OpenAI says AI hallucinations persist because models are rewarded for guessing
OpenAI’s latest research makes a blunt point: large language models keep making things up because the industry still rewards them for guessing. That sounds obvious, but it cuts against how many models are built, tuned, and benchmarked. The standard s...
OpenAI says AI hallucinations persist because we keep scoring models the wrong way
OpenAI’s latest research makes a blunt point: large language models keep making things up because the industry still rewards them for guessing.
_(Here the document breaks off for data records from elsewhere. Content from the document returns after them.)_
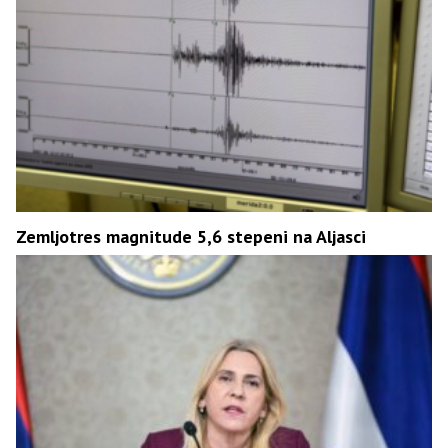
Zemljotres magnitude 5,6 stepeni na Aljasci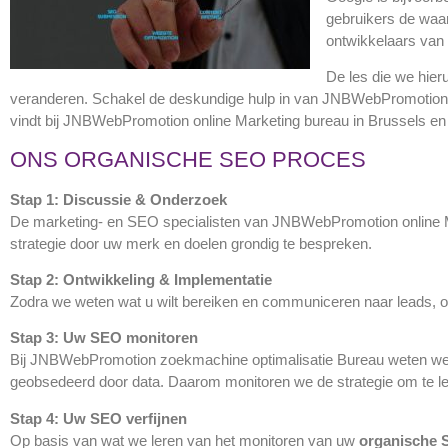
gebruikers de waar
ontwikkelaars van 
De les die we hier
veranderen. Schakel de deskundige hulp in van JNBWebPromotion zo
vindt bij JNBWebPromotion online Marketing bureau in Brussels e
ONS ORGANISCHE SEO PROCES
Stap 1: Discussie & Onderzoek
De marketing- en SEO specialisten van JNBWebPromotion online M
strategie door uw merk en doelen grondig te bespreken.
Stap 2: Ontwikkeling & Implementatie
Zodra we weten wat u wilt bereiken en communiceren naar leads,
Stap 3: Uw SEO monitoren
Bij JNBWebPromotion zoekmachine optimalisatie Bureau weten we 
geobsedeerd door data. Daarom monitoren we de strategie om te ler
Stap 4: Uw SEO verfijnen
Op basis van wat we leren van het monitoren van uw
organische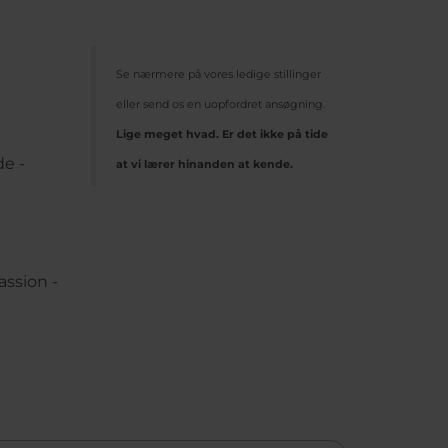
Se nærmere på vores ledige stillinger
eller send os en uopfordret ansøgning.
Lige meget hvad. Er det ikke på tide
de -
at vi lærer hinanden at kende.
assion -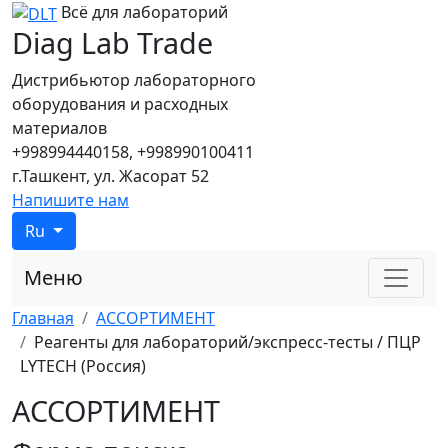
Всё для лабораторий
Diag Lab Trade
Дистрибьютор лабораторного
оборудования и расходных
материалов
+998994440158, +998990100411
г.Ташкент, ул. Жасорат 52
Напишите нам
Ru
Меню
Главная
АССОРТИМЕНТ
Реагенты для лабораторий/экспресс-тесты / ПЦР
LYTECH (Россия)
АССОРТИМЕНТ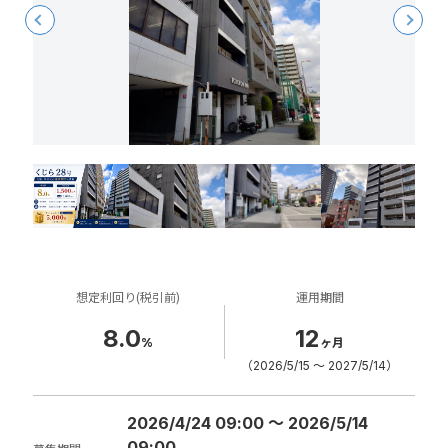
想定利回り(税引前)
運用期間
8.0
12
%
ヶ月
（2026/5/15 〜 2027/5/14）
2026/4/24 09:00 〜 2026/5/14
09:00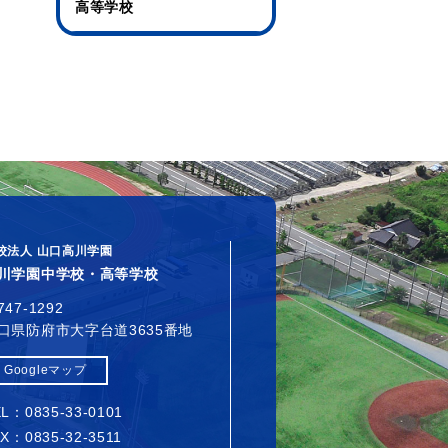
高等学校
校法人 山口高川学園
川学園中学校・高等学校
747-1292
口県防府市大字台道3635番地
Googleマップ
L：0835-33-0101
X：0835-32-3511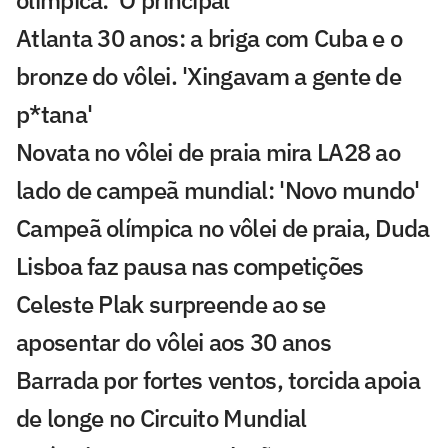
Atlanta 30 anos: a briga com Cuba e o
bronze do vôlei. 'Xingavam a gente de
p*tana'
Novata no vôlei de praia mira LA28 ao
lado de campeã mundial: 'Novo mundo'
Campeã olímpica no vôlei de praia, Duda
Lisboa faz pausa nas competições
Celeste Plak surpreende ao se
aposentar do vôlei aos 30 anos
Barrada por fortes ventos, torcida apoia
de longe no Circuito Mundial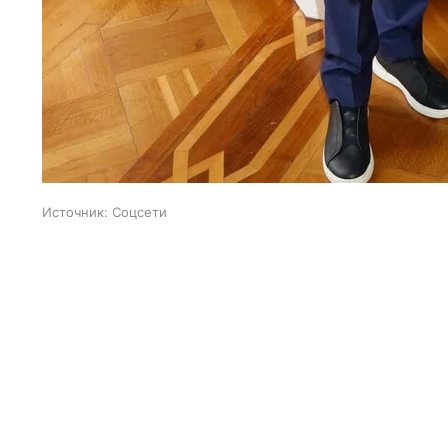
Источник:
Соцсети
That sounds obvious, but it cuts against how many models are built, tuned, and benchmarked. The standard scoreboard still centers on raw accuracy. Get the answer right, you score a point. Admit uncertainty, you often get nothing. Under that setup, a model that guesses confidently and gets lucky can look better than one that knows when to stop.
For anyone shipping AI into coding tools, internal search, customer support, or analytics workflows, that’s a product problem, not an academic one.
Why the argument holds up
OpenAI ties hallucinations to incentives at two levels.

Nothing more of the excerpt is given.